More quotes. From the publisher’s description of Bukatman’s 2012 book The Poetics of Slumberland: Animated Spirits and the Animating Spirit:

In The Poetics of Slumberland, Scott Bukatman celebrates play, plasmatic possibility, and the life of images in cartoons, comics, and cinema. Bukatman begins with Winsor McCay’s Little Nemo in Slumberland to explore how and why the emerging media of comics and cartoons brilliantly captured a playful, rebellious energy characterized by hyperbolic emotion, physicality, and imagination. The book broadens to consider similar “animated” behaviors in seemingly disparate media–films about Jackson Pollock, Pablo Picasso, and Vincent van Gogh; the musical My Fair Lady and the story of Frankenstein; the slapstick comedies of Jerry Lewis; and contemporary comic superheroes–drawing them all together as the purveyors of embodied utopias of disorder.
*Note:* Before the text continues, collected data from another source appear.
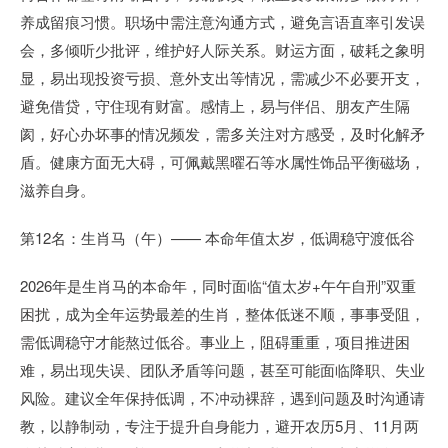
养成留痕习惯。职场中需注意沟通方式，避免言语直率引发误
会，多倾听少批评，维护好人际关系。财运方面，破耗之象明
显，易出现投资亏损、意外支出等情况，需减少不必要开支，
避免借贷，守住现有财富。感情上，易与伴侣、朋友产生隔
阂，好心办坏事的情况频发，需多关注对方感受，及时化解矛
盾。健康方面无大碍，可佩戴黑曜石等水属性饰品平衡磁场，
滋养自身。
第12名：生肖马（午）—— 本命年值太岁，低调稳守渡低谷
2026年是生肖马的本命年，同时面临“值太岁+午午自刑”双重
困扰，成为全年运势最差的生肖，整体低迷不顺，事事受阻，
需低调稳守才能熬过低谷。事业上，阻碍重重，项目推进困
难，易出现失误、团队矛盾等问题，甚至可能面临降职、失业
风险。建议全年保持低调，不冲动裸辞，遇到问题及时沟通请
教，以静制动，专注于提升自身能力，避开农历5月、11月两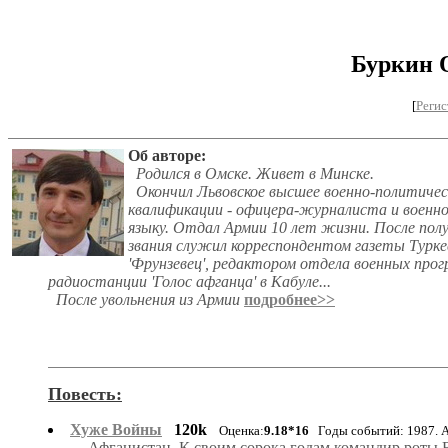
Буркин 
[
Регис
Об авторе:
Родился в Омске. Живет в Минске.
Окончил Львовское высшее военно-политическ
квалификации - офицера-журналиста и военно
языку. Отдал Армии 10 лет жизни. После полу
звания служил корреспондентом газеты Турке
'Фрунзевец', редактором отдела военных про
радиостанции 'Голос афганца' в Кабуле...
После увольнения из Армии
подробнее>>
Повесть:
Хуже Войны
120k
Оценка:
9.18*16
Годы событий: 1987. 
Афганистан. К своим сорока годам командир роты 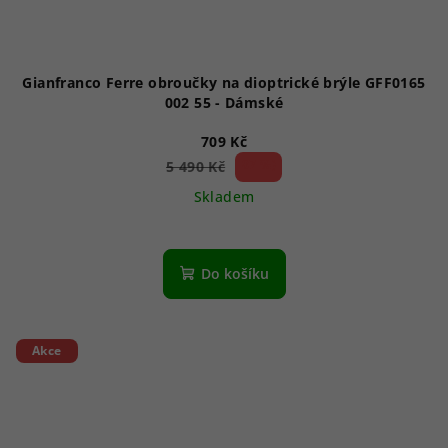
Gianfranco Ferre obroučky na dioptrické brýle GFF0165
002 55 - Dámské
709 Kč
87 %)
5 490 Kč
(–
Skladem
Do košíku
Akce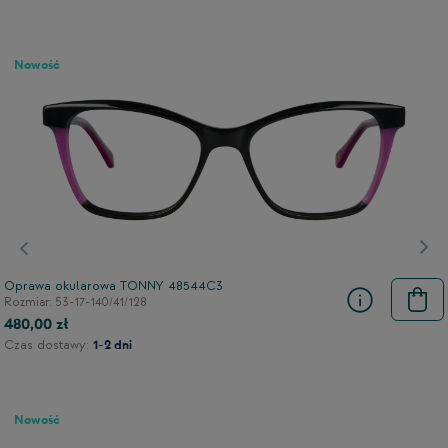
Nowość
Poprzedni
Nas
Oprawa okularowa TONNY 48544C3
Rozmiar: 53-17-140/41/128
480,00 zł
Czas dostawy:
1-2 dni
Nowość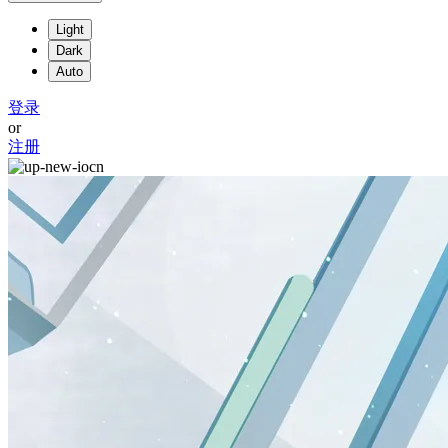
Light
Dark
Auto
登录
or
注册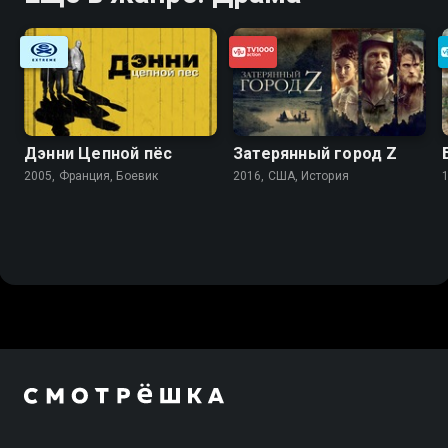
Дэнни Цепной пёс
Затерянный город Z
2005, Франция, Боевик
2016, США, История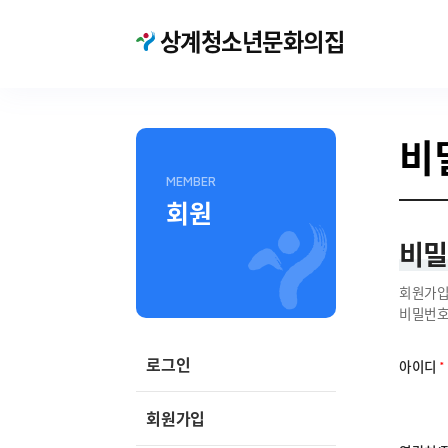
상계청소년문화의집
서울특별시
공공서비스
예약
비
MEMBER
회원
비밀
회원가입
비밀번호
로그인
아이디
회원가입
From the book (pp. 182-3):

But I want to make a more nuanced case for seeing Superman as of a piece with Little Nemo, recognizing their similarity as agents guiding us through playful realms of plasmatic promise – it’s a case that depends on ignoring swathes of the continuity mentioned above but, still, a case worth making. (pp. 182-3)
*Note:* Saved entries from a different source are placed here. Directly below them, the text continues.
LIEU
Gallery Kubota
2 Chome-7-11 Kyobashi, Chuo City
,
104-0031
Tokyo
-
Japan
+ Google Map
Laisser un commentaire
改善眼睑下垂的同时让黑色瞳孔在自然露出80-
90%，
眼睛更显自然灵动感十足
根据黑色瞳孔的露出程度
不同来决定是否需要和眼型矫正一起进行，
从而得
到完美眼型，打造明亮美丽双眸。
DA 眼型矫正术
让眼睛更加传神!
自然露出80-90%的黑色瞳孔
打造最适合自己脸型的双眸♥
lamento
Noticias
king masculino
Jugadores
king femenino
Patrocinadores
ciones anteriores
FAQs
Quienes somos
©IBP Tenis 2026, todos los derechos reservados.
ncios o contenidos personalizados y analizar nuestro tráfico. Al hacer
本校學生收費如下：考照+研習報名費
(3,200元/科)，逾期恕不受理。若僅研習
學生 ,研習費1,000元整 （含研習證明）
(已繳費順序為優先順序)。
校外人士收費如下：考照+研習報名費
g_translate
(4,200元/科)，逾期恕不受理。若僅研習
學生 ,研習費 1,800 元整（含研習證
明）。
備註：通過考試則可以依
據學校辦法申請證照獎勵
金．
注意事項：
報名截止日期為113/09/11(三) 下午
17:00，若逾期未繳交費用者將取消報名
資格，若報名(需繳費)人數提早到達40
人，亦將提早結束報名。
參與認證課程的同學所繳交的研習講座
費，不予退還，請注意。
Then, the abstract for Bukatman’s “Why I Hate Superhero Movies”, Cinema Journal 50.3.118-22 (Spring 2011), which has a crucial clue:

The book I’m currently completing, The Poetics of Slumberland, celebrates the plasmatic possibility that Sergei Eisenstein identified, in an uncompleted study, as endemic to the early cartoons of Walt Disney. Mickey Mouse and his barnyard brethren represented a freedom from “once and forever allotted form,” an anarchic release well deserved by those citizens laboring in the factories of industrial capitalism. The Poetics of Slumberland centers on such tales of playful disobedience in otherworldly realms, as encountered in early comics, animation, and beyond, and it further considers how such popular media can often constitute fields of playful disobedience. Disobedience is staged not only by fictive characters acting out in fantastic spaces: media such as comics and animation can themselves be considered disobedient in relation to other media such as the chronophotographic sequence and the live-action film, respectively. The book moves well beyond comics and animation, but the last chapter returns to comics, exploring the fundamental playfulness of the comic book superhero.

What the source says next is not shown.